With my Symphony Ventures hat on, I recently wrote a guest post for NICE, an innovative Israeli-based software automation vendor. The article had to be edited down a little to fit in with their format, so here’s the full version for you.
Data breaches reached a new high this month with the news that the US Government’s Office of Personnel Management had been hacked not once but twice, putting the lives of many public employees, and especially the spies, at serious risk. Not only has it released the private details for individuals that were requested as part of the security vetting process (and so opening them up to coercion and blackmail) but it also allows, by the process of elimination, to identify which of the employees are pretending to be boring government officials and are therefore actually spies.

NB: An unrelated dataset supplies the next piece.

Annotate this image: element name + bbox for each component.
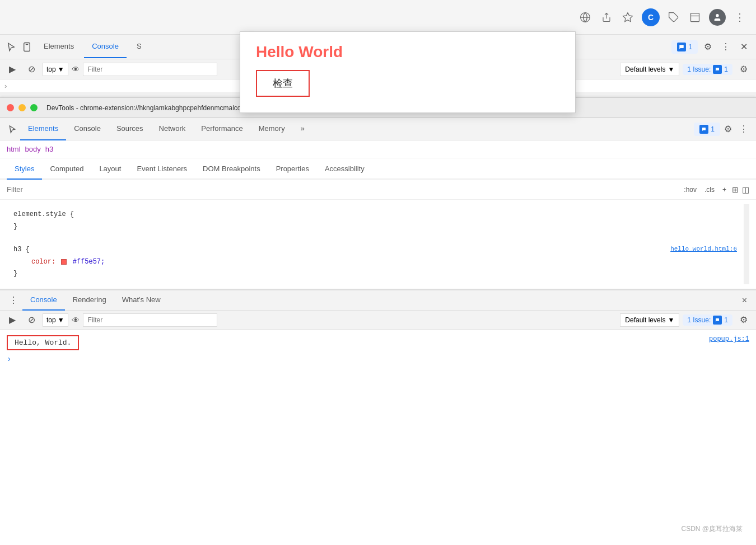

Data breaches have also been responsible for the high-profile resignation of a number of CEOs, including Greg Steinhafel at Target (who exposed information on 40 million of their customers) and Amy Paschal at Sony Pictures following the theft of digital content and the release of personal emails.
No-one can be certain about the cause of some of these breaches, and we are certainly not suggesting any level of incompetence, but it was interesting to read of a recent report from CompTIA which found that human error accounts for 52 per cent of the root cause of security breaches. The two biggest sources of human error were ‘failure to follow general policies and procedures’ (42 per cent) and ‘general carelessness’ (42 per cent).
To many, this will sound surprising and a little bit scary. But if one looks at it in more detail the opportunities for any number of data breaches, even in a relatively straight-forward and common process, are clearly exposed. This is exactly what a team of researchers did in their paper ‘How significant is human error as a cause of privacy breaches? An empirical study and a framework for error management’ (Divakaran Liginlal, Inkook Sim, Lara Khansa).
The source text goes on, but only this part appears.